## TASK INSTRUCTIONS
Only the lines holding "would" are wanted. Copy every one from the records below.

[Data excerpts]

.....

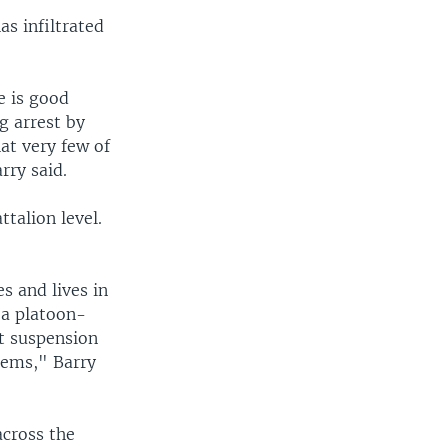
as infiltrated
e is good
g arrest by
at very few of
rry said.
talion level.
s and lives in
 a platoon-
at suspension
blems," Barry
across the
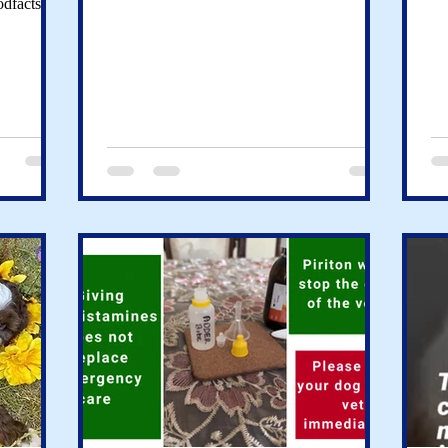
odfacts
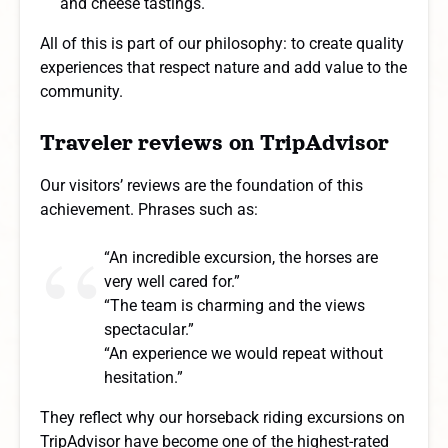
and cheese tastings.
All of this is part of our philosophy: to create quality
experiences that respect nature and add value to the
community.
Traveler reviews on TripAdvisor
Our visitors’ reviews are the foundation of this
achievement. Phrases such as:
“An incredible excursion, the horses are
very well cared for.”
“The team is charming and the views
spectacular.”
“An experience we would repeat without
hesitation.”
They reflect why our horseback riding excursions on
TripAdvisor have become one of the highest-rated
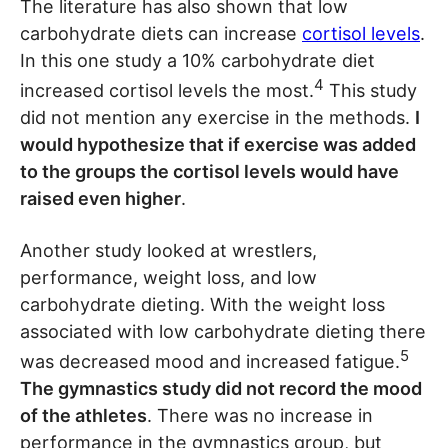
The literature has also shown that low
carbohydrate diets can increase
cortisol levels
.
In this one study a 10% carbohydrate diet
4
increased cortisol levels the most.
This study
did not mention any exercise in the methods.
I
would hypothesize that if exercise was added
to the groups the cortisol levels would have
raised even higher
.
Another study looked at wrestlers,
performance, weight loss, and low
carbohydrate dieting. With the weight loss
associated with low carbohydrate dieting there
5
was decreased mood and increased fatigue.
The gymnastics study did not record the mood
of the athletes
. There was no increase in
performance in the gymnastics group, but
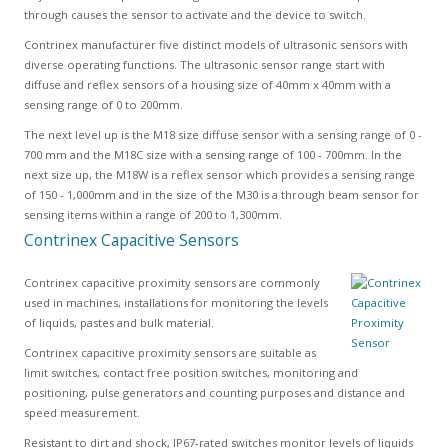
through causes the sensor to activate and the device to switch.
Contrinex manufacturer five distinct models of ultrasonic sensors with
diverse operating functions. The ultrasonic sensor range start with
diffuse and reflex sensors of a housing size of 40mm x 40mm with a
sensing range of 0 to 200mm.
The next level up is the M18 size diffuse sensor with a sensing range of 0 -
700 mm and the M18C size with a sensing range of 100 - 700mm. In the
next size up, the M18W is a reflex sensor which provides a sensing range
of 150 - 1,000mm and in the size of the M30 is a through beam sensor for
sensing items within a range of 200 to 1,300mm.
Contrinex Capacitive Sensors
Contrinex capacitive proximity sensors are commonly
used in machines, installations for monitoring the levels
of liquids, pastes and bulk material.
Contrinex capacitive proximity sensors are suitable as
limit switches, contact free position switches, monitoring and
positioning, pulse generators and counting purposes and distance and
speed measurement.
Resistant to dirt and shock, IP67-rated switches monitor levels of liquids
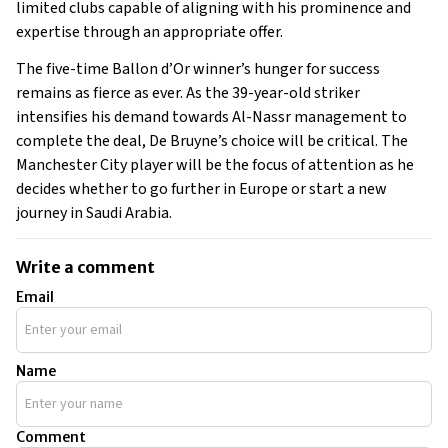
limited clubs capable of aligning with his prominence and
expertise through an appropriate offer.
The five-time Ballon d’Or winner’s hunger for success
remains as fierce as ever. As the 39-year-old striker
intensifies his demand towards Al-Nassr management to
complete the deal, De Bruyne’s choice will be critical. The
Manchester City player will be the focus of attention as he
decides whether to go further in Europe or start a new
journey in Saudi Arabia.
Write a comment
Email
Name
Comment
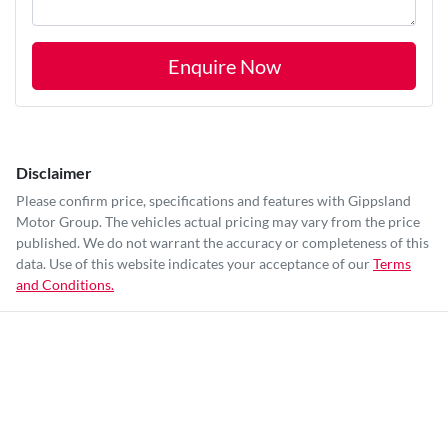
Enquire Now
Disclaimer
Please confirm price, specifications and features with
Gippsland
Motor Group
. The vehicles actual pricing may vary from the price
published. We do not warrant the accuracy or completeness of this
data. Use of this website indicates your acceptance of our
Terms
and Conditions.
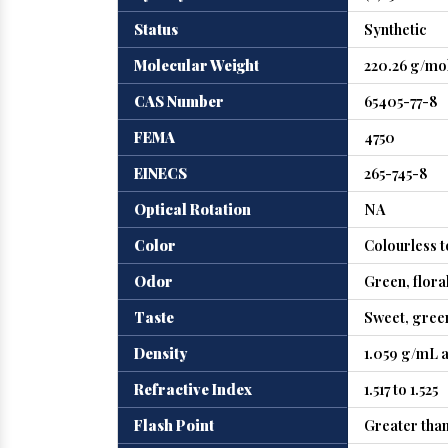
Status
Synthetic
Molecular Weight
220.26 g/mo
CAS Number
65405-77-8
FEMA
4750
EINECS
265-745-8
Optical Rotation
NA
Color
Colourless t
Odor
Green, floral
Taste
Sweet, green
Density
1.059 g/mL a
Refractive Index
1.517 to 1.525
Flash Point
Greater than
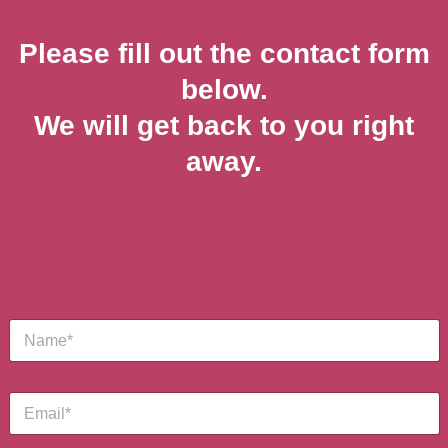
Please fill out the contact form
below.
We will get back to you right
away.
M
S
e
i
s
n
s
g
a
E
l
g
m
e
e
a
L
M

.....

## WRITTEN SOLUTION
“An experience we would repeat without
would hypothesize that if exercise was added
to the groups the cortisol levels would have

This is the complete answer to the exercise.